Final answer:
The cases involve violations of internal control principles such as segregation of duties, establishing responsibilities, physical controls, independent internal verification, and protecting assets. Each action by employees showcases a different principle being overlooked or ignored, thereby increasing the risk of errors or fraud within the company.
Step-by-step explanation:
In the problem provided, there are several cases where internal control principles are violated:
- a. Chi Han’s case violates the internal control principle of segregation of duties. Since she receives all incoming cash receipts and posts the customer payments to their respective accounts, there is no separation between the custody of assets and the accounting for assets, which increases the risk of errors or fraud.
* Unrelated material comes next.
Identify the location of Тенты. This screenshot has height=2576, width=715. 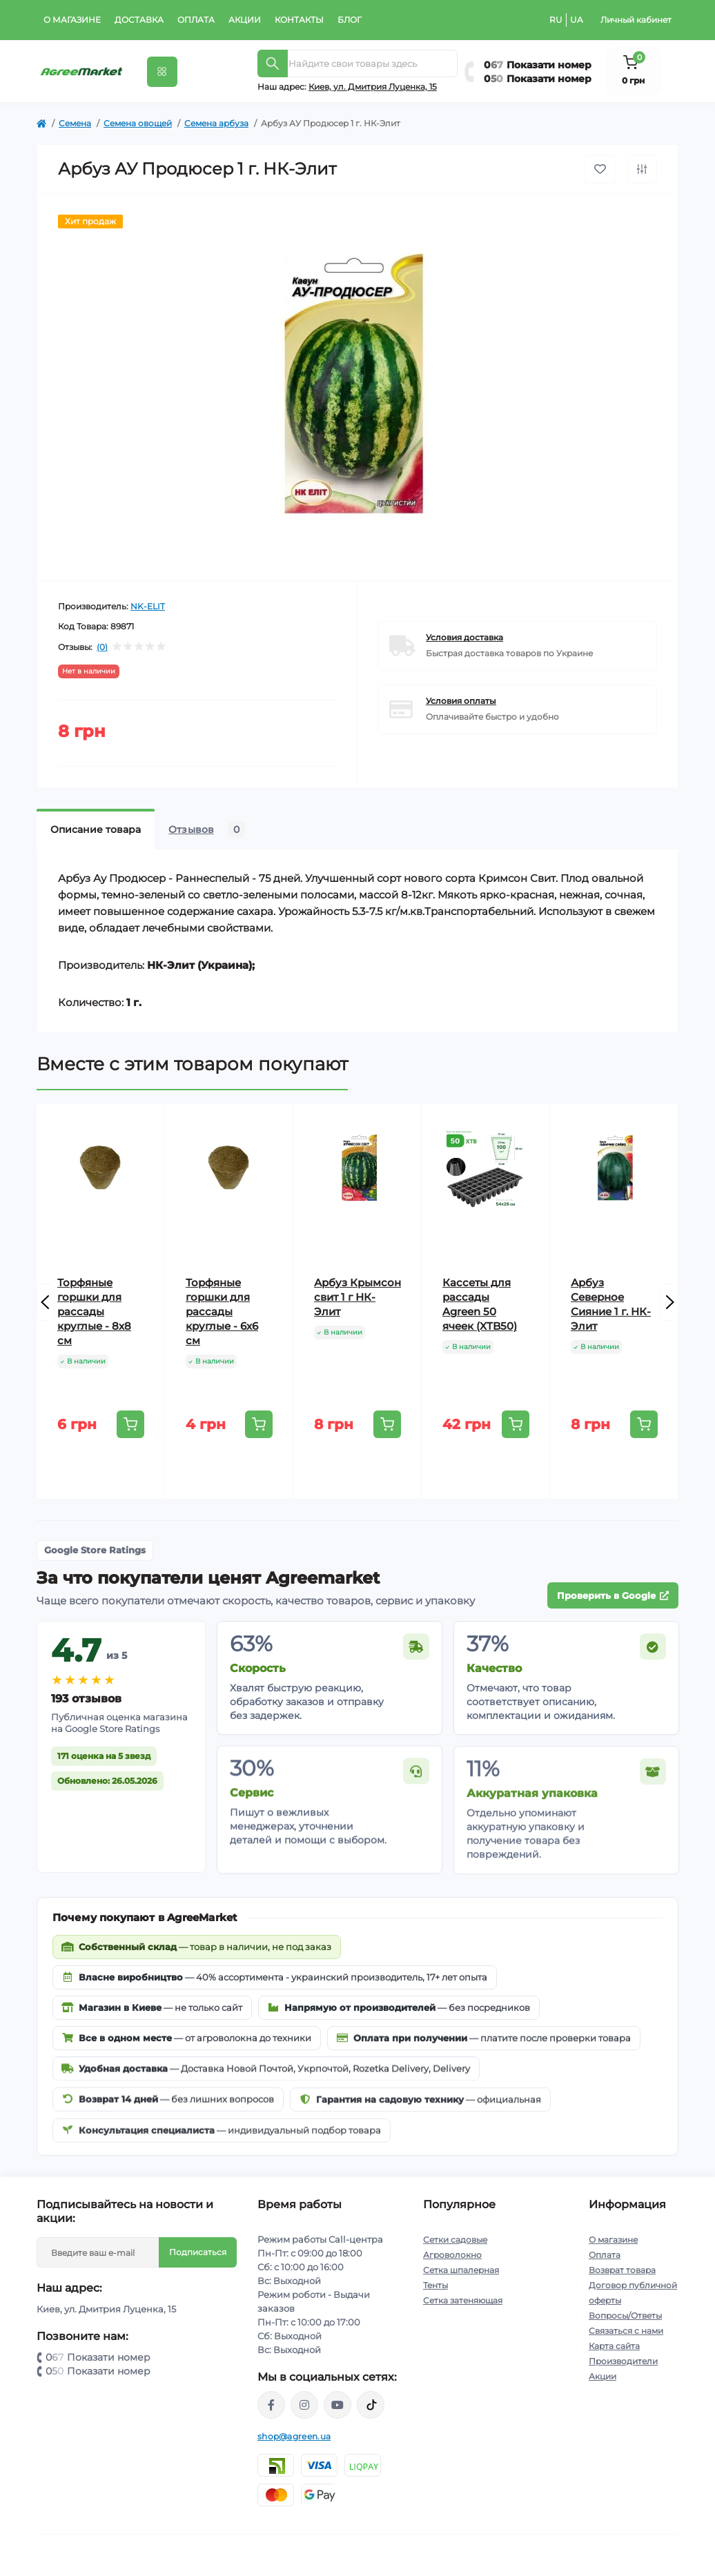 (435, 2285).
- b. At Tico Company, the issue with Julia and Trevor alternating as petty cash custodians violates the principle of establishing responsibilities. There should be a single person responsible for the petty cash to maintain control and minimize the potential for misuse of funds.
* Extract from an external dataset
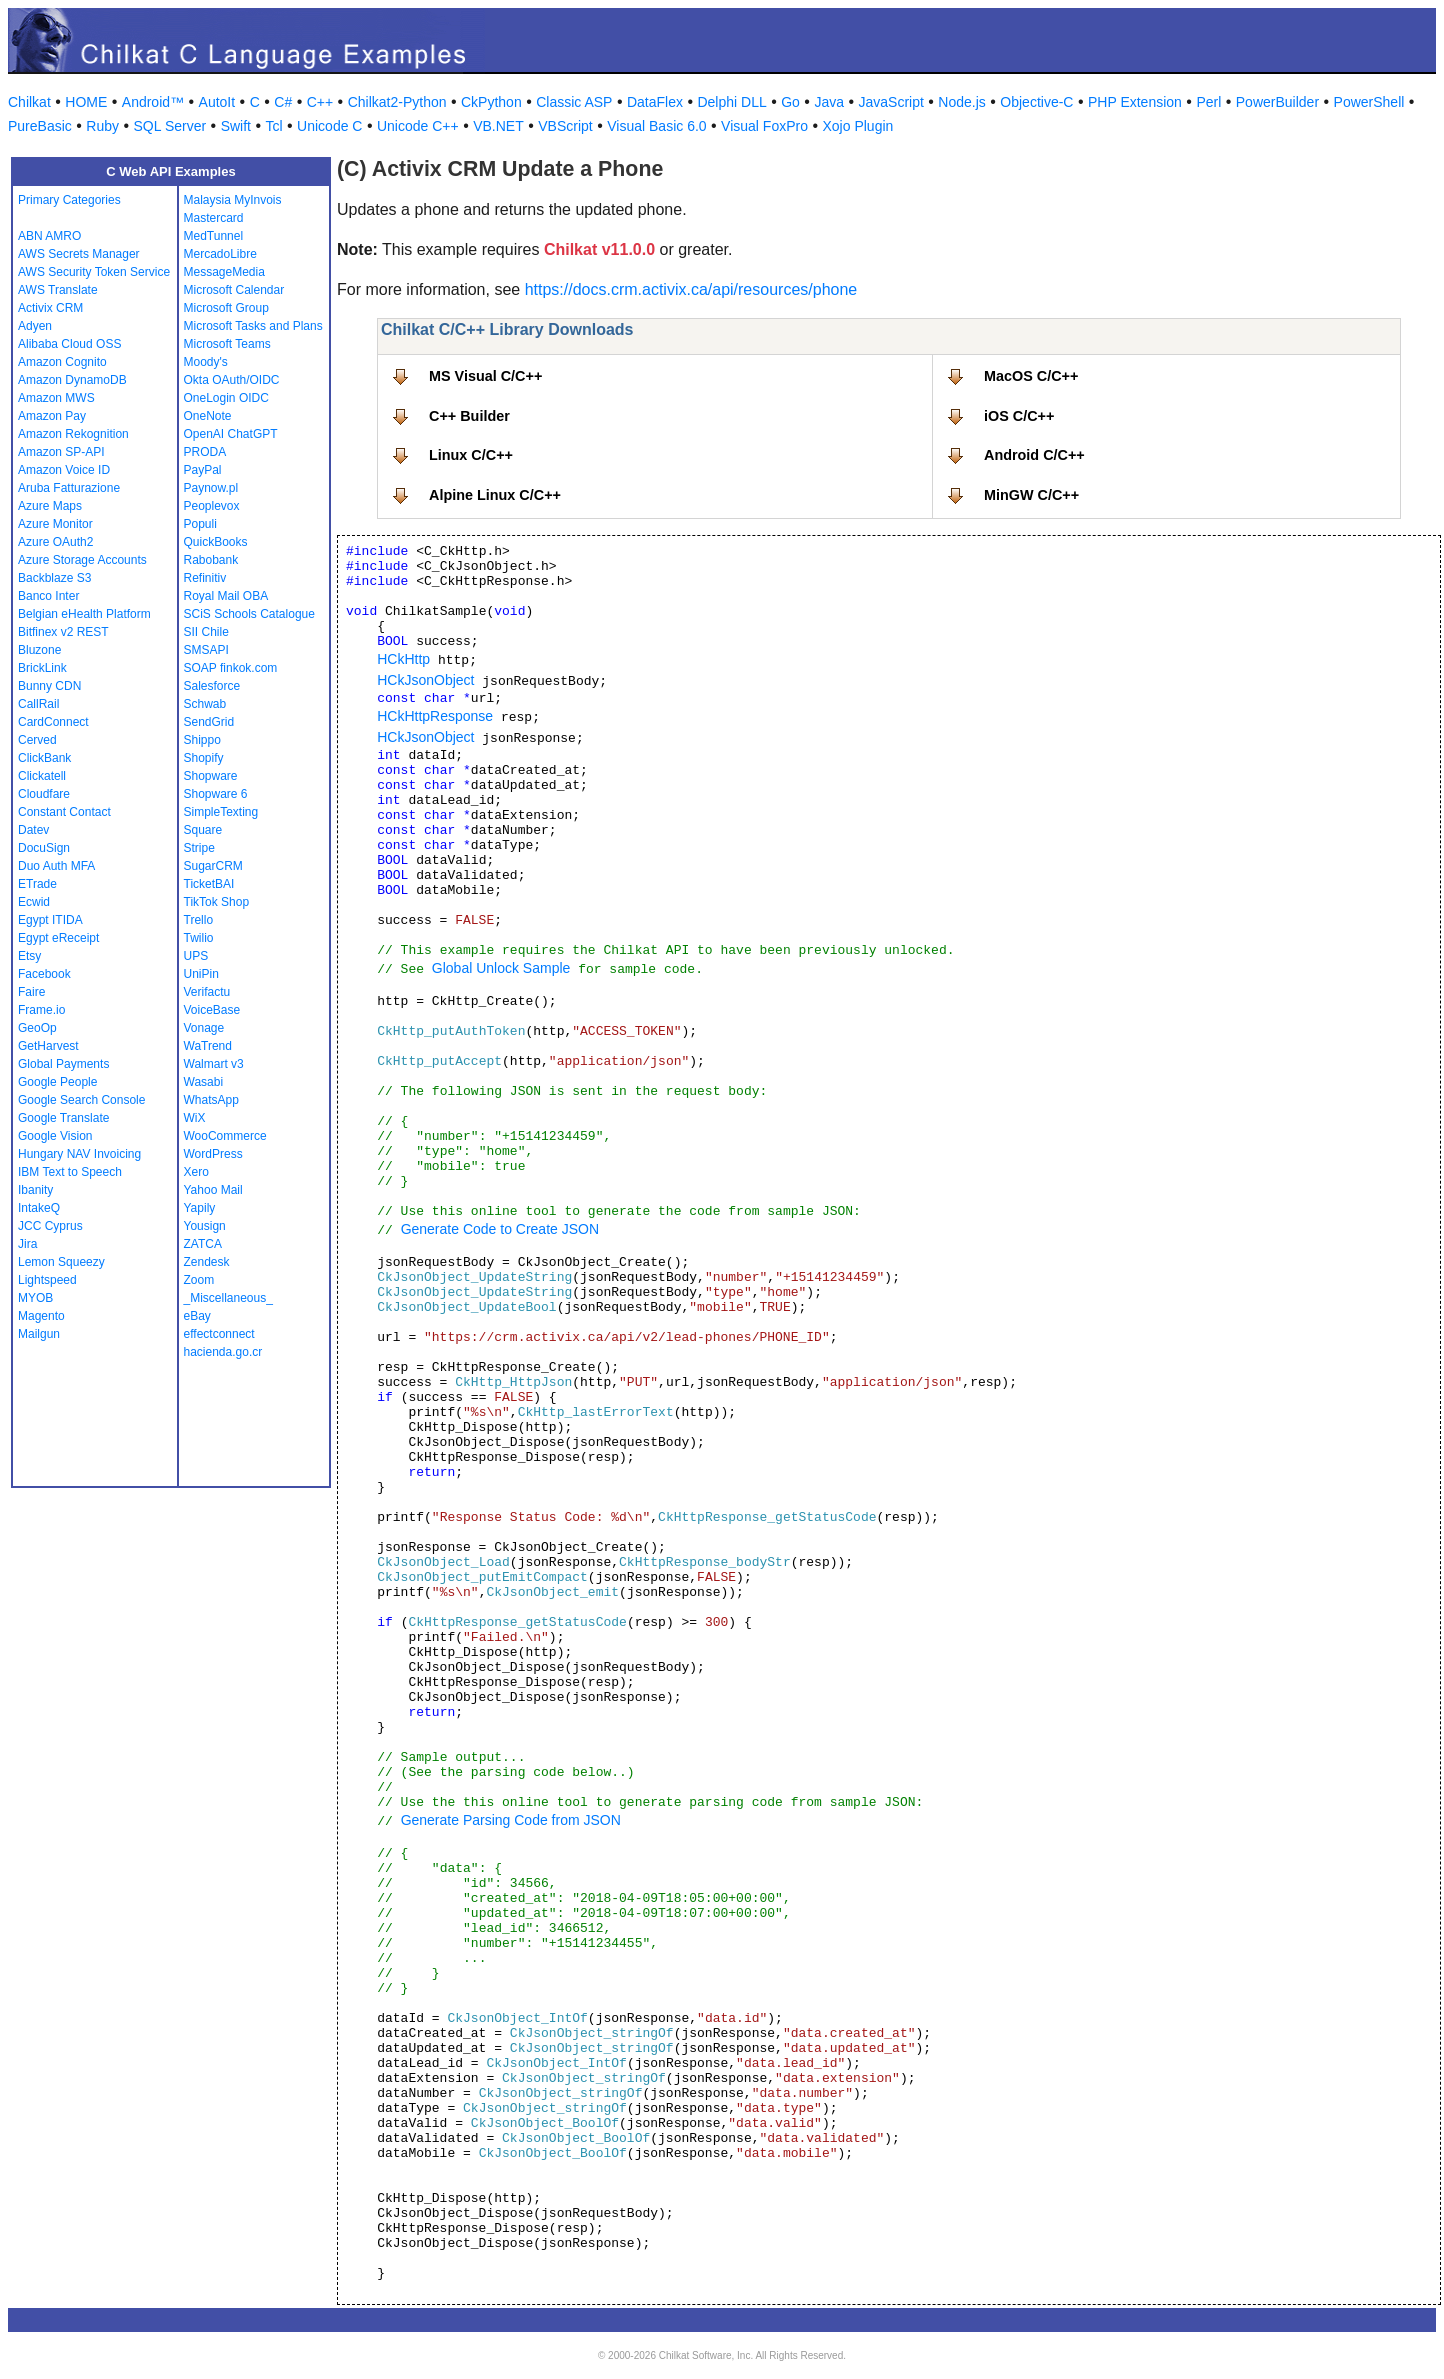 The height and width of the screenshot is (2379, 1444). Describe the element at coordinates (73, 434) in the screenshot. I see `Amazon Rekognition` at that location.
- c. Nori Nozumi’s practice at the Hopeville Medical Clinic violates the physical control principle. By not password locking her computer and the accounting system, she fails to protect records from unauthorized access and potential tampering.
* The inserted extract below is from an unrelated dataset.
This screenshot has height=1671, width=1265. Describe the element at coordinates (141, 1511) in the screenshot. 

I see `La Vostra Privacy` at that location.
- d. Ben Shales neglects the principle of independent internal verification. By not conducting reviews of his employees’ work, there is no verification process to catch potential errors or misconduct.
- e. Carta Farah’s actions at her plant violate the principle of protecting assets through insurance and bonding. By raising the insurance deductible and foregoing bonding, the company is exposed to higher risks of loss which might not be mitigated by the cost savings.